--- Given entries Enclosed Below ---
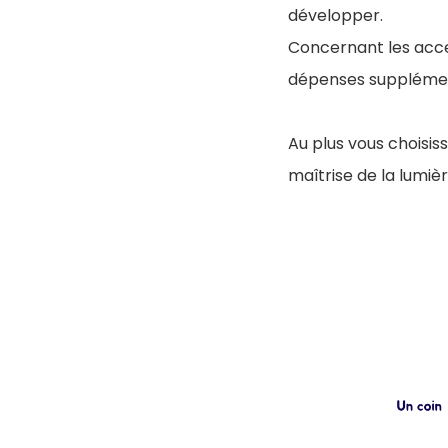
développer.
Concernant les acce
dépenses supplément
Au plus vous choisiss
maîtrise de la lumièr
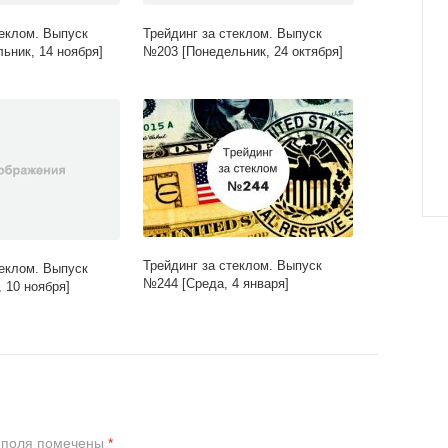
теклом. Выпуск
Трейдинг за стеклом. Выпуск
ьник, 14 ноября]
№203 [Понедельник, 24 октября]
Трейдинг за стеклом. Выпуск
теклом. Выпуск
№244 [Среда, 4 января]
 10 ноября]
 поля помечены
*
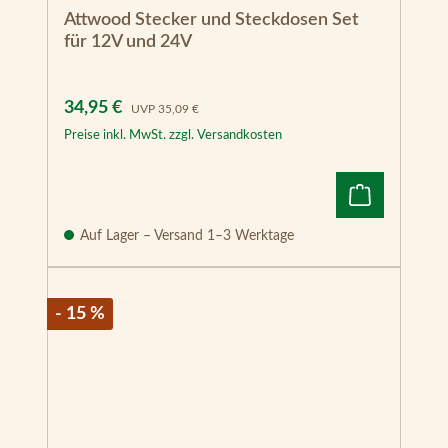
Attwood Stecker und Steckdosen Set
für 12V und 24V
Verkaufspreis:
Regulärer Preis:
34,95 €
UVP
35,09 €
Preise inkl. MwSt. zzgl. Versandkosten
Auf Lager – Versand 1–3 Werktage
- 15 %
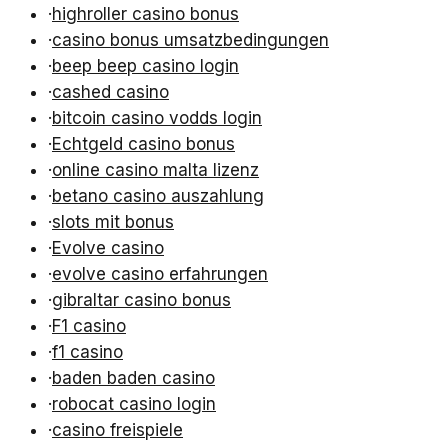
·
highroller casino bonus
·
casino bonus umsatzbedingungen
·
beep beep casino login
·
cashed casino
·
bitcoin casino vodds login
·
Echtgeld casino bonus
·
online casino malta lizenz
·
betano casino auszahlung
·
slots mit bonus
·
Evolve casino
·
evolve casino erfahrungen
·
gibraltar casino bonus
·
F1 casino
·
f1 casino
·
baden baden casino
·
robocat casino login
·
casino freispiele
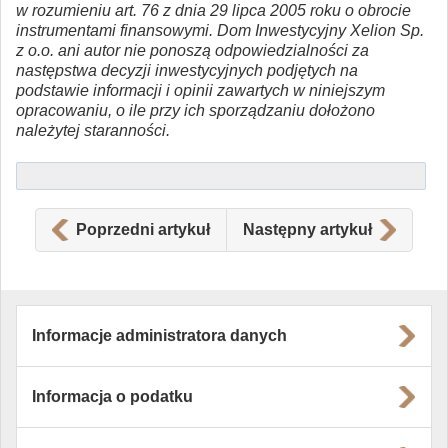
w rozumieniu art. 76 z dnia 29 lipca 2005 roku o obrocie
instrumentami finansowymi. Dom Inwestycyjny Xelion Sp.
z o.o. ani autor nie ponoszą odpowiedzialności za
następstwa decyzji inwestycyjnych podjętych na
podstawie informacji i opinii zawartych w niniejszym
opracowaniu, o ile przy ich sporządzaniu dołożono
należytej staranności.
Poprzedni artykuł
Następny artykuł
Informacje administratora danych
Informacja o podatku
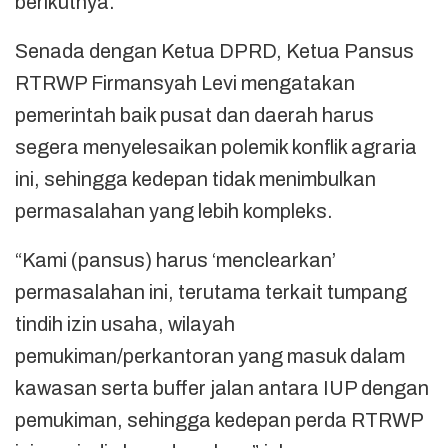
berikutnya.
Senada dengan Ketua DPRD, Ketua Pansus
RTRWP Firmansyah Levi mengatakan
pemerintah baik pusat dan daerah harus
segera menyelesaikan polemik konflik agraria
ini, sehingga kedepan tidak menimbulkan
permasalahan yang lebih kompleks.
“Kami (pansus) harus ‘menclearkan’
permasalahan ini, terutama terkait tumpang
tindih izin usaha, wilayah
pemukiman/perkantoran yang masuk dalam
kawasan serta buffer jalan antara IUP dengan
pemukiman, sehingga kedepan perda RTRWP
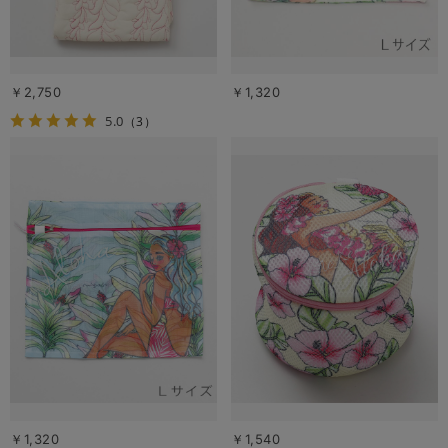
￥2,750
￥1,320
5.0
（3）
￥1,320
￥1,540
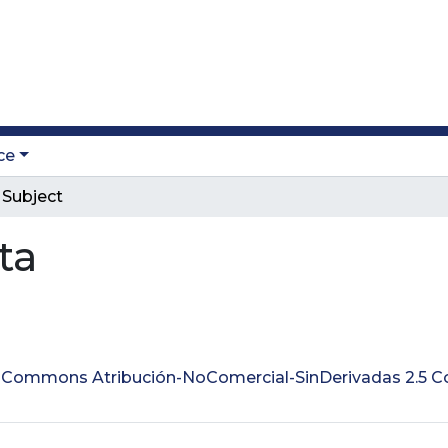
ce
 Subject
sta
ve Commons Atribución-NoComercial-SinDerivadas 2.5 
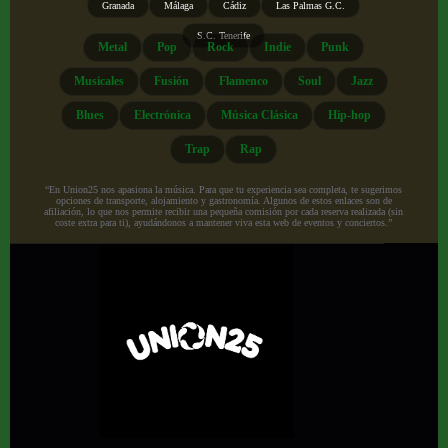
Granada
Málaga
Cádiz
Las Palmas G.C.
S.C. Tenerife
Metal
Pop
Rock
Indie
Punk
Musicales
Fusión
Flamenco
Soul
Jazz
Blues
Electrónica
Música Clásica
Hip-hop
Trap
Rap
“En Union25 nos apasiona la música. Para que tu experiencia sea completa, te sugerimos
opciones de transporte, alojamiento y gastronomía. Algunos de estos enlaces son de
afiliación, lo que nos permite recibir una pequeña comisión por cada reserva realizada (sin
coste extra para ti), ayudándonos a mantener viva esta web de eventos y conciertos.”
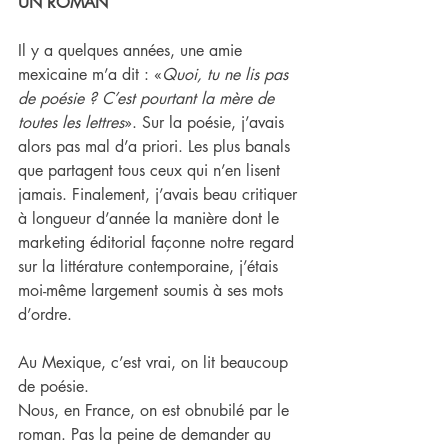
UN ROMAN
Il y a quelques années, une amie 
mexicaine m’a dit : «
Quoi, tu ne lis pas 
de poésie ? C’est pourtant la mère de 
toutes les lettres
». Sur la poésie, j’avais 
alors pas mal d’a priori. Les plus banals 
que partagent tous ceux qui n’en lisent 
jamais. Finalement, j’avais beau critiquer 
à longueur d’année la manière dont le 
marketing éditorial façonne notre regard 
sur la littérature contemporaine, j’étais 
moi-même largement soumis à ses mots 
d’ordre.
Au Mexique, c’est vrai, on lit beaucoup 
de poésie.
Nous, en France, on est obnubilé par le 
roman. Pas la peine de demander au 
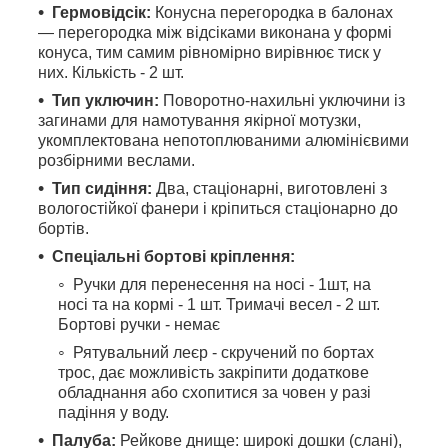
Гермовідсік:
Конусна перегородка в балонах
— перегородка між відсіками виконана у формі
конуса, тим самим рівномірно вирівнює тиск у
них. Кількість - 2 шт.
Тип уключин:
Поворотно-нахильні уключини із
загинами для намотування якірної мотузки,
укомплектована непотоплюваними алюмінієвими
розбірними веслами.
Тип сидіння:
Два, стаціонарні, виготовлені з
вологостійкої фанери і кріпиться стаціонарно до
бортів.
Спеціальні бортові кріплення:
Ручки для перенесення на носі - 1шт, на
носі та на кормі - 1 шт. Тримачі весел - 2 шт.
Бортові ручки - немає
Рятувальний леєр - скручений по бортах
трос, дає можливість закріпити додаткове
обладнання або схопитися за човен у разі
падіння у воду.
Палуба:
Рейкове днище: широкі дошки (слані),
--- End of Enclosed Given entries ---
__Exercise requirements__:
Your reply should be the full data above, copied exactly, with no pictures in it.

__Task solution__:
développer.
Concernant les acce
dépenses supplément
Au plus vous choisiss
maîtrise de la lumièr
теклом. Выпуск
Трейдинг за стеклом. Выпуск
ьник, 14 ноября]
№203 [Понедельник, 24 октября]
Трейдинг за стеклом. Выпуск
теклом. Выпуск
№244 [Среда, 4 января]
 10 ноября]
 поля помечены
*
Attwood Stecker und Steckdosen Set
für 12V und 24V
Verkaufspreis:
Regulärer Preis:
34,95 €
UVP
35,09 €
Preise inkl. MwSt. zzgl. Versandkosten
Auf Lager – Versand 1–3 Werktage
- 15 %
·
highroller casino bonus
·
casino bonus umsatzbedingungen
·
beep beep casino login
·
cashed casino
·
bitcoin casino vodds login
·
Echtgeld casino bonus
·
online casino malta lizenz
·
betano casino auszahlung
·
slots mit bonus
·
Evolve casino
·
evolve casino erfahrungen
·
gibraltar casino bonus
·
F1 casino
·
f1 casino
·
baden baden casino
·
robocat casino login
·
casino freispiele
w rozumieniu art. 76 z dnia 29 lipca 2005 roku o obrocie
instrumentami finansowymi. Dom Inwestycyjny Xelion Sp.
z o.o. ani autor nie ponoszą odpowiedzialności za
następstwa decyzji inwestycyjnych podjętych na
podstawie informacji i opinii zawartych w niniejszym
opracowaniu, o ile przy ich sporządzaniu dołożono
należytej staranności.
Poprzedni artykuł
Następny artykuł
Informacje administratora danych
Informacja o podatku
berikutnya.
Senada dengan Ketua DPRD, Ketua Pansus
RTRWP Firmansyah Levi mengatakan
pemerintah baik pusat dan daerah harus
segera menyelesaikan polemik konflik agraria
ini, sehingga kedepan tidak menimbulkan
permasalahan yang lebih kompleks.
“Kami (pansus) harus ‘menclearkan’
permasalahan ini, terutama terkait tumpang
tindih izin usaha, wilayah
pemukiman/perkantoran yang masuk dalam
kawasan serta buffer jalan antara IUP dengan
pemukiman, sehingga kedepan perda RTRWP
￥2,750
￥1,320
5.0
（3）
￥1,320
￥1,540
ce
 Subject
sta
ve Commons Atribución-NoComercial-SinDerivadas 2.5 
Granada
Málaga
Cádiz
Las Palmas G.C.
S.C. Tenerife
Metal
Pop
Rock
Indie
Punk
Musicales
Fusión
Flamenco
Soul
Jazz
Blues
Electrónica
Música Clásica
Hip-hop
Trap
Rap
“En Union25 nos apasiona la música. Para que tu experiencia sea completa, te sugerimos
opciones de transporte, alojamiento y gastronomía. Algunos de estos enlaces son de
afiliación, lo que nos permite recibir una pequeña comisión por cada reserva realizada (sin
coste extra para ti), ayudándonos a mantener viva esta web de eventos y conciertos.”
UN ROMAN
Il y a quelques années, une amie 
mexicaine m’a dit : «
Quoi, tu ne lis pas 
de poésie ? C’est pourtant la mère de 
toutes les lettres
». Sur la poésie, j’avais 
alors pas mal d’a priori. Les plus banals 
que partagent tous ceux qui n’en lisent 
jamais. Finalement, j’avais beau critiquer 
à longueur d’année la manière dont le 
marketing éditorial façonne notre regard 
sur la littérature contemporaine, j’étais 
moi-même largement soumis à ses mots 
d’ordre.
Au Mexique, c’est vrai, on lit beaucoup 
de poésie.
Nous, en France, on est obnubilé par le 
roman. Pas la peine de demander au 
Гермовідсік:
Конусна перегородка в балонах
— перегородка між відсіками виконана у формі
конуса, тим самим рівномірно вирівнює тиск у
них. Кількість - 2 шт.
Тип уключин:
Поворотно-нахильні уключини із
загинами для намотування якірної мотузки,
укомплектована непотоплюваними алюмінієвими
розбірними веслами.
Тип сидіння:
Два, стаціонарні, виготовлені з
вологостійкої фанери і кріпиться стаціонарно до
бортів.
Спеціальні бортові кріплення:
Ручки для перенесення на носі - 1шт, на
носі та на кормі - 1 шт. Тримачі весел - 2 шт.
Бортові ручки - немає
Рятувальний леєр - скручений по бортах
трос, дає можливість закріпити додаткове
обладнання або схопитися за човен у разі
падіння у воду.
Палуба:
Рейкове днище: широкі дошки (слані),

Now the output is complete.